For Immediate Release - February 12, 2013

AG Coakley Calls for New Leadership at Fannie Mae and Freddie Mac

Call for New Leadership Made One Day After Letter Demanding Fannie Mae and Freddie Mac Comply with State Law and Provide Principal Loan Reductions

BOSTON – Stating that Fannie Mae and Freddie Mac have been an “obstacle to progress” for Massachusetts homeowners and our economic recovery, Attorney General Martha Coakley called today for a new, permanent director of the Federal Housing Finance Agency (FHFA) to replace Acting Director Edward DeMarco. FHFA oversees government mortgage sponsored mortgage giants Fannie Mae and Freddie Mac.

The Attorney General’s remarks were delivered to attendees of the Citizens’ Housing and Planning Association’s (CHAPA) statewide housing foreclosure counselor training just a few days after the one-year anniversary of the $25 billion national settlement over unlawful foreclosures.

AG Coakley has repeatedly called on Fannie and Freddie to engage in principal write downs of mortgages when it is commercially reasonable to both parties, as is now being done by the major banks that entered into the national settlement. Fannie and Freddie thus far have refused to adopt that practice. In addition, in a letter sent Monday, AG Coakley called out FHFA for its stated refusal to comply with a new Massachusetts law aimed at reducing foreclosures and stabilizing the housing market.

“The policies of Fannie Mae and Freddie Mac have been a roadblock to progress as we work to recover from this foreclosure crisis,” AG Coakley said. “New leadership and new ideas at the top of Fannie and Freddie is the only way to really fix this economic mess and to make sure homeowners are getting the relief they deserve.”

In her remarks, AG Coakley addressed the problems at Fannie Mae and Freddie Mac which own more than 60 percent of mortgages nationwide but have, under DeMarco’s leadership of FHFA, refused to engage in principal write downs.

The national settlement announced on Feb. 9, 2012, involving the nation’s five largest mortgage servicers and their connection with unlawful foreclosures and loan servicing, brought $318 million in relief to Massachusetts borrowers, including a direct payment of more than $44.5 million to the Commonwealth, used in part to establish the AG’s first-in-the-nation HomeCorps program and offer other grants aimed at helping to mitigate the impact of the foreclosure crisis.

In her remarks, AG Coakley highlighted the successes of HomeCorps including its hotline that was first launched last April and continues to receive around 70 calls a day with questions from distressed borrowers in Massachusetts.
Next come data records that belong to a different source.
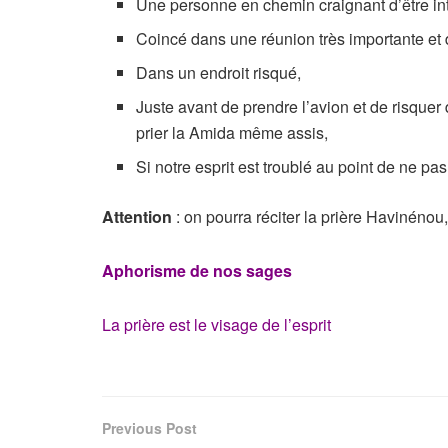
Une personne en chemin craignant d’être int
Coincé dans une réunion très importante et d
Dans un endroit risqué,
Juste avant de prendre l’avion et de risquer d
prier la Amida même assis,
Si notre esprit est troublé au point de ne pa
Attention
: on pourra réciter la prière Havinéno
Aphorisme de nos sages
La prière est le visage de l’esprit
Previous Post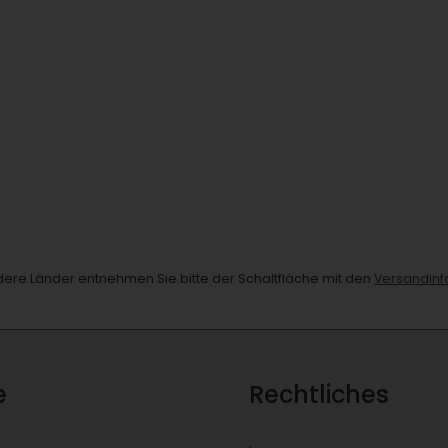
andere Länder entnehmen Sie bitte der Schaltfläche mit den
Versandinf
e
Rechtliches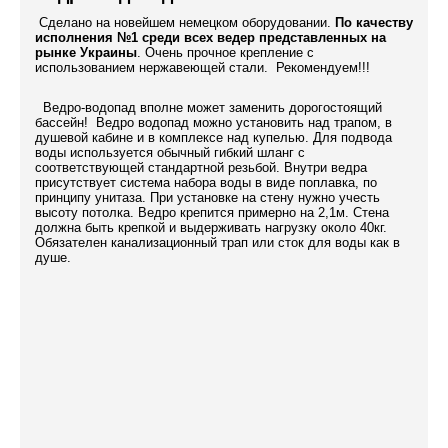
Сделано на новейшем немецком оборудовании.
По качеству
исполнения №1 среди всех ведер представленных на
рынке Украины
. Очень прочное крепление с
использованием нержавеющей стали. Рекомендуем!!!
Ведро-водопад вполне может заменить дорогостоящий
бассейн! Ведро водопад можно установить над трапом, в
душевой кабине и в комплексе над купелью. Для подвода
воды используется обычный гибкий шланг с
соответствующей стандартной резьбой. Внутри ведра
присутствует система набора воды в виде поплавка, по
принципу унитаза. При установке на стену нужно учесть
высоту потолка. Ведро крепится примерно на 2,1м. Стена
должна быть крепкой и выдерживать нагрузку около 40кг.
Обязателен канализационный трап или сток для воды как в
душе.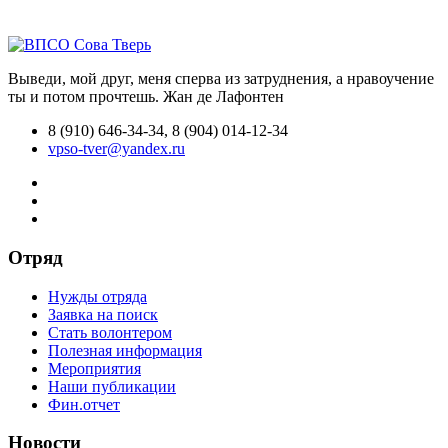
Выведи, мой друг, меня сперва из затруднения, а нравоучение
ты и потом прочтешь.
Жан де Лафонтен
8 (910) 646-34-34, 8 (904) 014-12-34
vpso-tver@yandex.ru
Отряд
Нужды отряда
Заявка на поиск
Стать волонтером
Полезная информация
Мероприятия
Наши публикации
Фин.отчет
Новости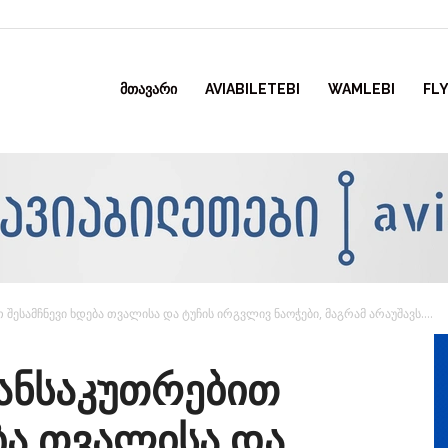
ᲛᲗᲐᲕᲐᲠᲘ
AVIABILETEBI
WAMLEBI
FLY
ესამჩნევი ხდება თვალისა და ტუჩის ირგვლივ ნაოჭები, მაგრამ არაუშავს....
ანსაკუთრებით
ბა თვალისა და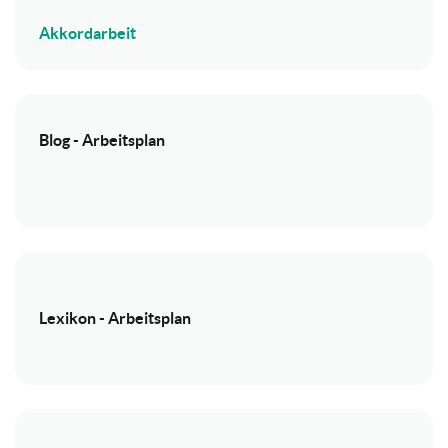
Akkordarbeit
Blog - Arbeitsplan
Lexikon - Arbeitsplan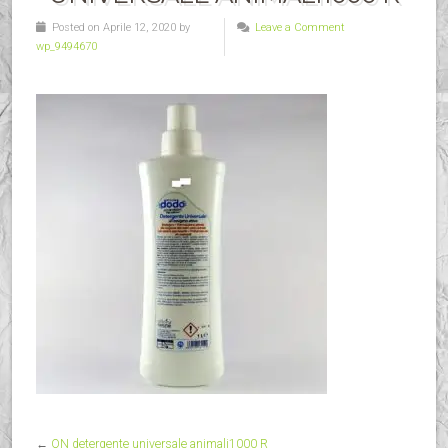
Posted on Aprile 12, 2020 by
Leave a Comment
wp_9494670
←
ON detergente universale animali1000 R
Some homeowners call with a foreclosure date just weeks or days away.

Since its inception, HomeCorps has prevented 427 foreclosure auctions creating an opportunity for the homeowner to negotiate a reasonable loan modification with affordable payments. The AG’s HomeCorps loan modification specialists have helped resolve more than 4,600 cases and achieved more than 1,100 permanent loan modifications, including more than $13 million in principal reduction relief for borrowers.

Tomorrow, AG Coakley will participate in a roundtable discussion regarding foreclosure prevention efforts with Lowell Mayor Patrick Murphy, City Manager Bernard Lynch and housing and foreclosure prevention specialists from Lowell and the surrounding region at Lowell City Hall. In December, the AG’s Office opened a regional HomeCorps office at the John F. Kennedy Civic Center in Lowell.